◆ **WORK REQUEST**: Repeat each line of the data below exactly, but skip the pictures.
Start of SUPPLIED DATA
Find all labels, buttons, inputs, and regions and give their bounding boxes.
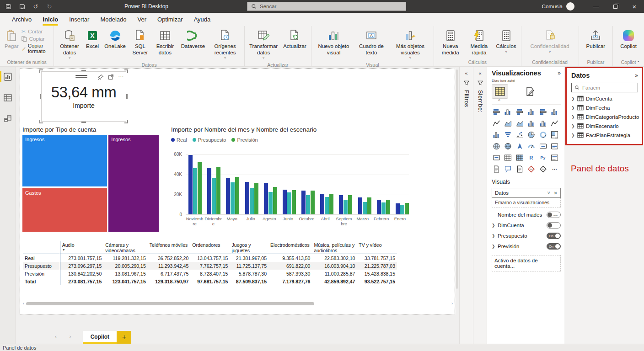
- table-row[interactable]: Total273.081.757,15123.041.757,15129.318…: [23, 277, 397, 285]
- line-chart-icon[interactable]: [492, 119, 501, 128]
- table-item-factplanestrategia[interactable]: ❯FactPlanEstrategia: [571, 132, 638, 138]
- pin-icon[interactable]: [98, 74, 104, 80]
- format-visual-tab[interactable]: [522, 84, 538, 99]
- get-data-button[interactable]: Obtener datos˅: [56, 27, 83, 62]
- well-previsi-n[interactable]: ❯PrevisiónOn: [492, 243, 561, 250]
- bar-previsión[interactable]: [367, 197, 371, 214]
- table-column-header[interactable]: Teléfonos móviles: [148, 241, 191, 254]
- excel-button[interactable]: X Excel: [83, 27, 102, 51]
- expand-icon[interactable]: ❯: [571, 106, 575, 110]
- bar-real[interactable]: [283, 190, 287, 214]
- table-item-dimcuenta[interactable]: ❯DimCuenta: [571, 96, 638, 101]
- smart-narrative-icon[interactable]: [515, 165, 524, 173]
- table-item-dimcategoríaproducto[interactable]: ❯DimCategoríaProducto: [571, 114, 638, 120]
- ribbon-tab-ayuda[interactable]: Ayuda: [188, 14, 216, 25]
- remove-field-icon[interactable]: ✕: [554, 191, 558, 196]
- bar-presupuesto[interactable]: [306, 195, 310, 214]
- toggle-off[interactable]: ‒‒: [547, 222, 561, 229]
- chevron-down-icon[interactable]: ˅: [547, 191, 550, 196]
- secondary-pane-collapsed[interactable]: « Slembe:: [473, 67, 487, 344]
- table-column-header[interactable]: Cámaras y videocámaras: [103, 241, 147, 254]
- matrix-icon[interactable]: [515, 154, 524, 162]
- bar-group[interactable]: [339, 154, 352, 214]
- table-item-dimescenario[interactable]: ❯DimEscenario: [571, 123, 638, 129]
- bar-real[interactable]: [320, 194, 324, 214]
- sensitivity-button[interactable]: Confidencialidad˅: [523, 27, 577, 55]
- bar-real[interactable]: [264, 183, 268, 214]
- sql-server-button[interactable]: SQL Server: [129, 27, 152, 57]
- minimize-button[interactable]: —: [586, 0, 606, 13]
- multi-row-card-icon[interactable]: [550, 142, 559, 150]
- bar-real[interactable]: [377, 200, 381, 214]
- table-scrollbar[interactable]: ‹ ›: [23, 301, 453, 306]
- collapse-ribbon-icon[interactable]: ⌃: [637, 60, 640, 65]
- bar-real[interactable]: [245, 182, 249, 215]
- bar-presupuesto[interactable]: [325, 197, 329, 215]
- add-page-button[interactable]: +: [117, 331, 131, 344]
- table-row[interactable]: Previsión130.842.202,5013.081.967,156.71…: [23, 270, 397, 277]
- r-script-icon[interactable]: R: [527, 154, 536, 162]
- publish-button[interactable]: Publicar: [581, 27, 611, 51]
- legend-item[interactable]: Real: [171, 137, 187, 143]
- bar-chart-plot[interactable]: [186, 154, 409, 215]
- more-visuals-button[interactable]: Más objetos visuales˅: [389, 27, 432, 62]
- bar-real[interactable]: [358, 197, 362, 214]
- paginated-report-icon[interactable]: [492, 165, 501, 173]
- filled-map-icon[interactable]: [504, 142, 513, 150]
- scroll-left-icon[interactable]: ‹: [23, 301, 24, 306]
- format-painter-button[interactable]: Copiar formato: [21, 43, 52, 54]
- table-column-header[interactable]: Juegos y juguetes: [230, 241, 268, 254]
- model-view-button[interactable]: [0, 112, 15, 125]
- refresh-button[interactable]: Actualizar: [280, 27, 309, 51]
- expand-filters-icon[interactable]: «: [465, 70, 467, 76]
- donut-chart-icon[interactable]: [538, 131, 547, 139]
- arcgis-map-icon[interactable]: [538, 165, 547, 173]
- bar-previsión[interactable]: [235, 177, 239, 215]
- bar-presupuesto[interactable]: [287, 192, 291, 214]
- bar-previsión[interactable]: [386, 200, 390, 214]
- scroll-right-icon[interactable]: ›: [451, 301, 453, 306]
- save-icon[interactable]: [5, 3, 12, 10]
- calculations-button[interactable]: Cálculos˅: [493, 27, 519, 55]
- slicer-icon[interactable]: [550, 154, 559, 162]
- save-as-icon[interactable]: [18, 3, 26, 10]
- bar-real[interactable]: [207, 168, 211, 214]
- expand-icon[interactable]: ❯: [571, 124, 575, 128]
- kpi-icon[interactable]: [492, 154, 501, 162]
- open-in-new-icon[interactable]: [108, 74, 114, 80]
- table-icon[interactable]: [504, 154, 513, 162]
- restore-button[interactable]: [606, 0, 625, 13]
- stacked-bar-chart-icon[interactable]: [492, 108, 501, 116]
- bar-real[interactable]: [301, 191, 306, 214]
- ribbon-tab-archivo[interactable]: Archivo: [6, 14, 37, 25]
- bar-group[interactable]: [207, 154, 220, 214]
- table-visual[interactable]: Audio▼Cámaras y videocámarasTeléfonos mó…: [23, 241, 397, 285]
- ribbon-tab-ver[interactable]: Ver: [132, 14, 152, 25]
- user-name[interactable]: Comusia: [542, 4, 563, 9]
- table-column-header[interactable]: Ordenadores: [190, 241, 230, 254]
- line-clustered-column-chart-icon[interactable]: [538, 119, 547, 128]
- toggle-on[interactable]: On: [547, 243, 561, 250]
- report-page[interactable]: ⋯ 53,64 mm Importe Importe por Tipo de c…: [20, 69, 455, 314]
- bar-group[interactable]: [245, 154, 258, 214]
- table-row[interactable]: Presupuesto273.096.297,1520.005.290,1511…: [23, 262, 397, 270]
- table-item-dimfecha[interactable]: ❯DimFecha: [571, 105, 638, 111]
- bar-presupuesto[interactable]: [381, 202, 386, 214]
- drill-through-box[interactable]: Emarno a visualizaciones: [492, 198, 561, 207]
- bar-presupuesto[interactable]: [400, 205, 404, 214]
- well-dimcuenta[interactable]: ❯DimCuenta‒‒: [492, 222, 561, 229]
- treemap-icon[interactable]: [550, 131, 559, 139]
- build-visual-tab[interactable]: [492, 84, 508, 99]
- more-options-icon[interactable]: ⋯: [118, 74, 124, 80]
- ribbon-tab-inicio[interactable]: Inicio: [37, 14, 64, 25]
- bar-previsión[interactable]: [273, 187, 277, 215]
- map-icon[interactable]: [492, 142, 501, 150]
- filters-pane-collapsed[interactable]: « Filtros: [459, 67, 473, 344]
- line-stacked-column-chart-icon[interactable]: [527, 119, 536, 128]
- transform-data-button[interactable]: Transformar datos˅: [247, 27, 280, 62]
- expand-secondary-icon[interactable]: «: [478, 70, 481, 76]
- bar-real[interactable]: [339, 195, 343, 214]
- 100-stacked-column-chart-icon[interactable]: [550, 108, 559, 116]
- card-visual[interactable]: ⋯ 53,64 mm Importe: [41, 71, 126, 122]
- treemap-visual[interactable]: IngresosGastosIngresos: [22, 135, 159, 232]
End of SUPPLIED DATA
◆ **TASK ANSWER**:
Find all labels, buttons, inputs, and regions and give their bounding boxes.
- table-row[interactable]: Total273.081.757,15123.041.757,15129.318…: [23, 277, 397, 285]
- line-chart-icon[interactable]: [492, 119, 501, 128]
- table-item-factplanestrategia[interactable]: ❯FactPlanEstrategia: [571, 132, 638, 138]
- pin-icon[interactable]: [98, 74, 104, 80]
- format-visual-tab[interactable]: [522, 84, 538, 99]
- get-data-button[interactable]: Obtener datos˅: [56, 27, 83, 62]
- well-previsi-n[interactable]: ❯PrevisiónOn: [492, 243, 561, 250]
- bar-previsión[interactable]: [367, 197, 371, 214]
- table-column-header[interactable]: Teléfonos móviles: [148, 241, 191, 254]
- excel-button[interactable]: X Excel: [83, 27, 102, 51]
- expand-icon[interactable]: ❯: [571, 106, 575, 110]
- bar-real[interactable]: [283, 190, 287, 214]
- table-item-dimcuenta[interactable]: ❯DimCuenta: [571, 96, 638, 101]
- smart-narrative-icon[interactable]: [515, 165, 524, 173]
- table-item-dimcategoríaproducto[interactable]: ❯DimCategoríaProducto: [571, 114, 638, 120]
- ribbon-tab-ayuda[interactable]: Ayuda: [188, 14, 216, 25]
- remove-field-icon[interactable]: ✕: [554, 191, 558, 196]
- bar-presupuesto[interactable]: [306, 195, 310, 214]
- toggle-off[interactable]: ‒‒: [547, 222, 561, 229]
- chevron-down-icon[interactable]: ˅: [547, 191, 550, 196]
- secondary-pane-collapsed[interactable]: « Slembe:: [473, 67, 487, 344]
- table-column-header[interactable]: Cámaras y videocámaras: [103, 241, 147, 254]
- matrix-icon[interactable]: [515, 154, 524, 162]
- bar-group[interactable]: [339, 154, 352, 214]
- table-item-dimescenario[interactable]: ❯DimEscenario: [571, 123, 638, 129]
- bar-real[interactable]: [320, 194, 324, 214]
- sensitivity-button[interactable]: Confidencialidad˅: [523, 27, 577, 55]
- bar-real[interactable]: [264, 183, 268, 214]
- sql-server-button[interactable]: SQL Server: [129, 27, 152, 57]
- minimize-button[interactable]: —: [586, 0, 606, 13]
- multi-row-card-icon[interactable]: [550, 142, 559, 150]
- bar-real[interactable]: [377, 200, 381, 214]
- table-scrollbar[interactable]: ‹ ›: [23, 301, 453, 306]
- collapse-ribbon-icon[interactable]: ⌃: [637, 60, 640, 65]
- bar-real[interactable]: [245, 182, 249, 215]
- bar-presupuesto[interactable]: [325, 197, 329, 215]
- add-page-button[interactable]: +: [117, 331, 131, 344]
- table-row[interactable]: Previsión130.842.202,5013.081.967,156.71…: [23, 270, 397, 277]
- r-script-icon[interactable]: R: [527, 154, 536, 162]
- publish-button[interactable]: Publicar: [581, 27, 611, 51]
- legend-item[interactable]: Real: [171, 137, 187, 143]
- bar-chart-plot[interactable]: [186, 154, 409, 215]
- more-visuals-button[interactable]: Más objetos visuales˅: [389, 27, 432, 62]
- bar-real[interactable]: [358, 197, 362, 214]
- paginated-report-icon[interactable]: [492, 165, 501, 173]
- filled-map-icon[interactable]: [504, 142, 513, 150]
- scroll-left-icon[interactable]: ‹: [23, 301, 24, 306]
- format-painter-button[interactable]: Copiar formato: [21, 43, 52, 54]
- table-column-header[interactable]: Juegos y juguetes: [230, 241, 268, 254]
- model-view-button[interactable]: [0, 112, 15, 125]
- refresh-button[interactable]: Actualizar: [280, 27, 309, 51]
- expand-filters-icon[interactable]: «: [465, 70, 467, 76]
- donut-chart-icon[interactable]: [538, 131, 547, 139]
- arcgis-map-icon[interactable]: [538, 165, 547, 173]
- bar-previsión[interactable]: [235, 177, 239, 215]
- bar-presupuesto[interactable]: [287, 192, 291, 214]
- bar-previsión[interactable]: [386, 200, 390, 214]
- scroll-right-icon[interactable]: ›: [451, 301, 453, 306]
- save-icon[interactable]: [5, 3, 12, 10]
- calculations-button[interactable]: Cálculos˅: [493, 27, 519, 55]
- slicer-icon[interactable]: [550, 154, 559, 162]
- save-as-icon[interactable]: [18, 3, 26, 10]
- bar-real[interactable]: [207, 168, 211, 214]
- expand-icon[interactable]: ❯: [571, 124, 575, 128]
- kpi-icon[interactable]: [492, 154, 501, 162]
- open-in-new-icon[interactable]: [108, 74, 114, 80]
- table-icon[interactable]: [504, 154, 513, 162]
- restore-button[interactable]: [606, 0, 625, 13]
- stacked-bar-chart-icon[interactable]: [492, 108, 501, 116]
- bar-real[interactable]: [301, 191, 306, 214]
- ribbon-tab-archivo[interactable]: Archivo: [6, 14, 37, 25]
- bar-group[interactable]: [207, 154, 220, 214]
- table-visual[interactable]: Audio▼Cámaras y videocámarasTeléfonos mó…: [23, 241, 397, 285]
- ribbon-tab-ver[interactable]: Ver: [132, 14, 152, 25]
- user-name[interactable]: Comusia: [542, 4, 563, 9]
- table-column-header[interactable]: Ordenadores: [190, 241, 230, 254]
- line-clustered-column-chart-icon[interactable]: [538, 119, 547, 128]
- toggle-on[interactable]: On: [547, 243, 561, 250]
- report-page[interactable]: ⋯ 53,64 mm Importe Importe por Tipo de c…: [20, 69, 455, 314]
- bar-group[interactable]: [245, 154, 258, 214]
- table-row[interactable]: Presupuesto273.096.297,1520.005.290,1511…: [23, 262, 397, 270]
- table-item-dimfecha[interactable]: ❯DimFecha: [571, 105, 638, 111]
- bar-presupuesto[interactable]: [381, 202, 386, 214]
- drill-through-box[interactable]: Emarno a visualizaciones: [492, 198, 561, 207]
- bar-presupuesto[interactable]: [400, 205, 404, 214]
- well-dimcuenta[interactable]: ❯DimCuenta‒‒: [492, 222, 561, 229]
- treemap-icon[interactable]: [550, 131, 559, 139]
- build-visual-tab[interactable]: [492, 84, 508, 99]
- more-options-icon[interactable]: ⋯: [118, 74, 124, 80]
- ribbon-tab-inicio[interactable]: Inicio: [37, 14, 64, 25]
- bar-previsión[interactable]: [273, 187, 277, 215]
- map-icon[interactable]: [492, 142, 501, 150]
- filters-pane-collapsed[interactable]: « Filtros: [459, 67, 473, 344]
- line-stacked-column-chart-icon[interactable]: [527, 119, 536, 128]
- transform-data-button[interactable]: Transformar datos˅: [247, 27, 280, 62]
- expand-secondary-icon[interactable]: «: [478, 70, 481, 76]
- bar-real[interactable]: [339, 195, 343, 214]
- 100-stacked-column-chart-icon[interactable]: [550, 108, 559, 116]
- card-visual[interactable]: ⋯ 53,64 mm Importe: [41, 71, 126, 122]
- treemap-visual[interactable]: IngresosGastosIngresos: [22, 135, 159, 232]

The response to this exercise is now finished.